The pickling step S23 is performed by pickling the polycrystalline silicon wafer after the alkali etching step S22 with a water-based acid pickling liquid to remove the alkali etching step S23 from the light collecting surface. Yttrium oxide. Preferably, the acid washing liquid of the pickling step S23 contains hydrofluoric acid, hydrochloric acid (HCl), and water; the pickling step S23 has a processing temperature (T _S23 ) and a processing time (t _S23 ). More preferably, the content of hydrofluoric acid is between 1% by weight and 10% by weight, the content of hydrochloric acid is between 1% by weight and 10% by weight, and the water content is between 80% by weight. Between % and 98% by weight. In an embodiment of the wet etch surface treatment method of the present invention, T _S23 25 ° C, and t _S23 300 seconds.

The drying step S24 is to dry the polycrystalline silicon wafer after the pickling step S23.

Preferably, the embodiment of the wet etching surface treatment method of the present invention further comprises a water washing step S20 after the acid etching step S21, the alkali etching step S22 and the pickling step S23.

An embodiment of the microporous wafer of the present invention comprises a polycrystalline tantalum sheet prepared by the embodiment of the wet etching surface treatment method as described above, comprising a polycrystalline germanium body and a light collecting surface connecting the polycrystalline germanium body. The light-receiving surface is formed with a plurality of micro-holes recessed toward the polycrystalline body. A width (W) of the micropores is between 0.571 μm and 1.638 μm, and a depth (H) of the micropores is between 0.165 μm and 0.49 μm.

Preferably, the micropores have an aspect ratio (H/D) of between 0.10 and 0.86 such that an average reflectance of a source between 400 nm and 1000 nm incident on the microporous wafer is Less than or equal to 26%.

It should be noted that the HNO ₃ in the acid etching solution of the acid etching step S21 is for oxidizing the germanium atoms on the light-receiving surface of the polycrystalline germanium sheet into cerium oxide (SiO ₂ ) molecules; the acid etching step The purpose of the HF in the acid etching solution of S21 is to react the SiO ₂ molecules formed on the light-receiving surface of the polycrystalline silicon wafer into hexafluoroantimonic acid (H ₂ SiF ₆ ), so that the SiO ₂ molecules on the light-receiving surface are removed. Dropping to form the micropores; the buffer in the acid etching solution of the acid etching step S21 is for controlling the etching reaction rate of the twinned surface, permeating a hydrophilic group having a carbon-hydrogen bond, and having a hydrogen-oxygen bond The hydrophobic base acid etchant easily contacts the surface of the polycrystalline silicon wafer to achieve a uniform etching effect, and defoaming is achieved in the acid etching step S21.

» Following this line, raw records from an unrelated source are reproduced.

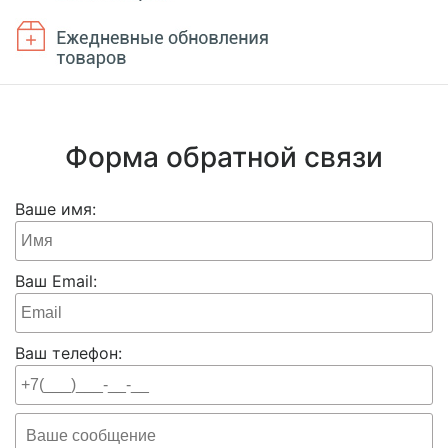
Форма обратной связи
Ваше имя:
Ваш Email:
Ваш телефон:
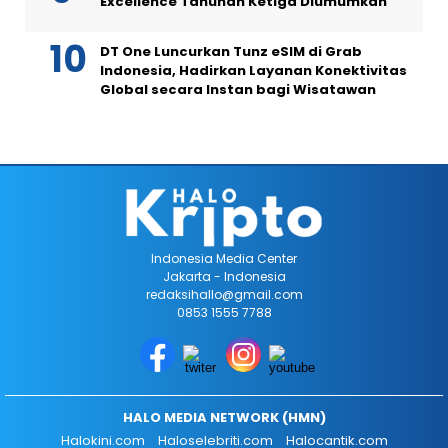
Excellence Tahunan Ketiga Diumumkan
DT One Luncurkan Tunz eSIM di Grab
Indonesia, Hadirkan Layanan Konektivitas
Global secara Instan bagi Wisatawan
Indonesia Media Center
Jakarta - Indonesia
redaksihallo@gmail.com
0853 1555 7788
HALO MEDIA NETWORK (HMN)
Halokini.com
Haloselebriti.com
Halocantik.com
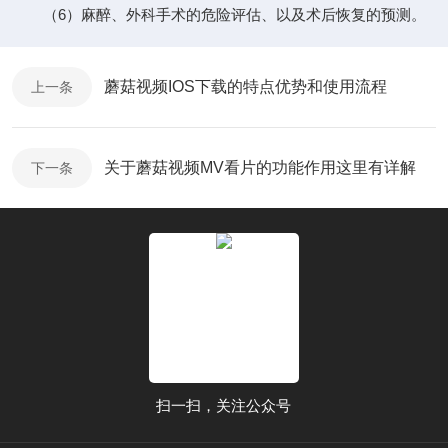
（6）麻醉、外科手术的危险评估、以及术后恢复的预测。
蘑菇视频IOS下载的特点优势和使用流程
上一条
关于蘑菇视频MV看片的功能作用这里有详解
下一条
扫一扫，关注公众号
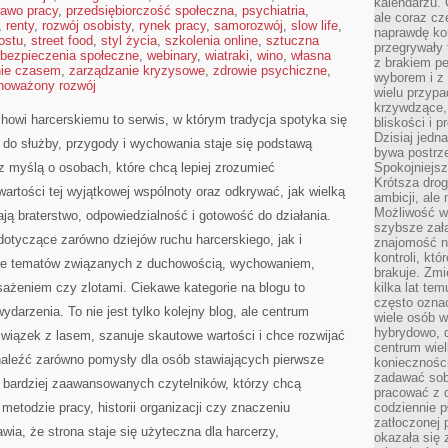
kalendarzu.
rawo pracy
,
przedsiębiorczość społeczna
,
psychiatria
,
ale coraz cz
,
renty
,
rozwój osobisty
,
rynek pracy
,
samorozwój
,
slow life
,
naprawdę kor
ostu
,
street food
,
styl życia
,
szkolenia online
,
sztuczna
przegrywały 
bezpieczenia społeczne
,
webinary
,
wiatraki
,
wino
,
własna
z brakiem p
nie czasem
,
zarządzanie kryzysowe
,
zdrowie psychiczne
,
wyborem i z 
noważony rozwój
wielu przypa
krzywdzące, 
howi harcerskiemu to serwis, w którym tradycja spotyka się
bliskości i p
Dzisiaj jedn
 do służby, przygody i wychowania staje się podstawą
bywa postrz
z myślą o osobach, które chcą lepiej zrozumieć
Spokojniejs
Krótsza drog
artości tej wyjątkowej wspólnoty oraz odkrywać, jak wielką
ambicji, al
Możliwość wy
ją braterstwo, odpowiedzialność i gotowość do działania.
szybsze zał
dotyczące zarówno dziejów ruchu harcerskiego, jak i
znajomość na
kontroli, kt
kże tematów związanych z duchowością, wychowaniem,
brakuje. Zmi
żeniem czy zlotami. Ciekawe kategorie na blogu to
kilka lat te
często ozna
 wydarzenia. To nie jest tylko kolejny blog, ale centrum
wiele osób w
hybrydowo, 
 związek z lasem, szanuje skautowe wartości i chce rozwijać
centrum wiel
znaleźć zarówno pomysły dla osób stawiających pierwsze
konieczności
zadawać sob
dla bardziej zaawansowanych czytelników, którzy chcą
pracować z 
metodzie pracy, historii organizacji czy znaczeniu
codziennie p
zatłoczonej 
wia, że strona staje się użyteczna dla harcerzy,
okazała się 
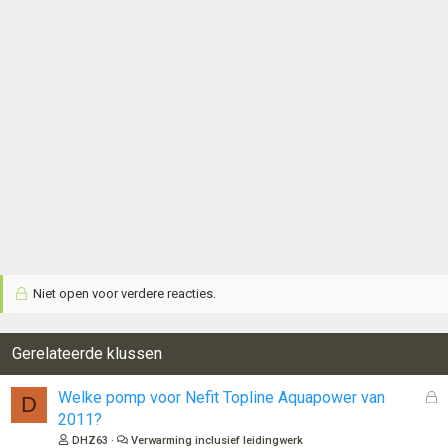
Niet open voor verdere reacties.
Gerelateerde klussen
G
Welke pomp voor Nefit Topline Aquapower van
D
e
2011?
s
DHZ63
Verwarming inclusief leidingwerk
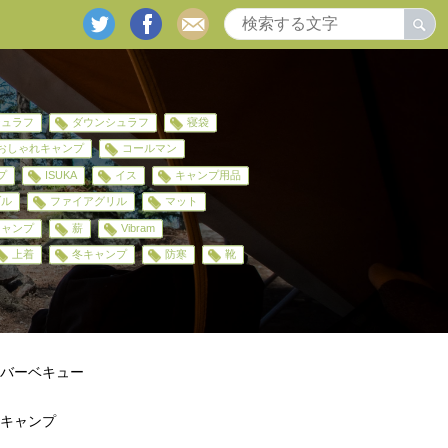
twitter
facebook
mail
シュラフ
ダウンシュラフ
寝袋
おしゃれキャンプ
コールマン
プ
ISUKA
イス
キャンプ用品
ブル
ファイアグリル
マット
キャンプ
薪
Vibram
上着
冬キャンプ
防寒
靴
バーベキュー
キャンプ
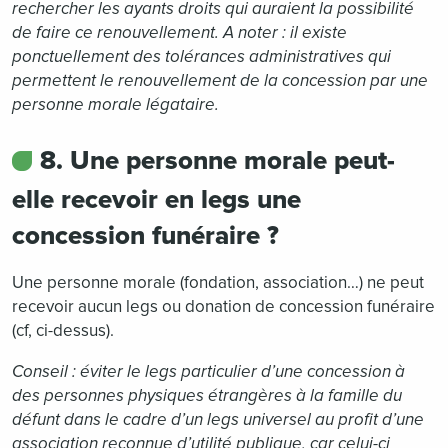
rechercher les ayants droits qui auraient la possibilité
de faire ce renouvellement.
A noter : il existe
ponctuellement des tolérances administratives qui
permettent le renouvellement de la concession par une
personne morale légataire.
8. Une personne morale peut-
elle recevoir en legs une
concession funéraire ?
Une personne morale (fondation, association…) ne peut
recevoir aucun legs ou donation de concession funéraire
(cf, ci-dessus).
Conseil : éviter le legs particulier d’une concession à
des personnes physiques étrangères à la famille du
défunt dans le cadre d’un legs universel au profit d’une
association reconnue d’utilité publique, car celui-ci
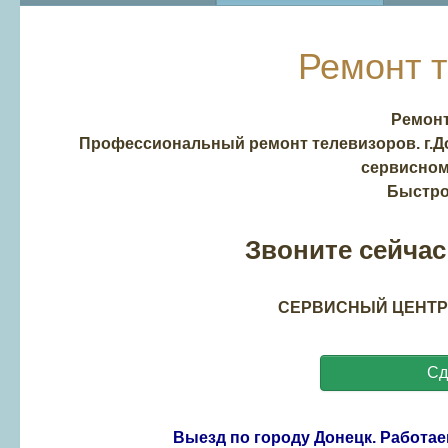
Ремонт 
Ремонт
Профессиональный ремонт телевизоров. г.Д
сервисном 
Быстро
Звоните сейчас!
СЕРВИСНЫЙ ЦЕНТР: 
Сд
Выезд по городу Донецк. Работаем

Based on the above description, when the HNO ₃ ratio in the acid etching solution of the acid etching step S21 is less than 20% by weight, the reaction rate of the deuterium atom to SiO ₂ is lowered, and the processing time of the acid etching step S21 cannot be performed (t _S21 ; The reaction is completed in 90 seconds. When the HNO ₃ ratio in the acid etching solution of the acid etching step S21 is more than 30% by weight, the micropores are widened, and the reflectance of the light-receiving surface cannot be lowered. When the HF ratio in the acid etching solution of the acid etching step S21 is less than 35 wt%, the reaction rate of SiO ₂ to H ₂ SiF ₆ is lowered, and the processing time of the acid etching step S21 cannot be performed (t _S21 ; 90 seconds). When the reaction is completed, when the HF ratio in the acid etching solution of the acid etching step S21 is more than 60% by weight, smaller pores are formed in the acid etching step S21, which can effectively reduce the reflection of the light-receiving surface thereof. However, the passivation effect of the tantalum nitride (SiN) layer formed by chemical vapor deposition (CVD) in the downstream battery process is not good, resulting in a decrease in electrical properties and thus a decrease in the PCE of the solar cell. In addition, when the buffer ratio in the acid etching solution of the acid etching step S21 is more than 5% by weight, the concentration of HF in the acid etching solution is lowered, which affects the reaction rate of the acid etching.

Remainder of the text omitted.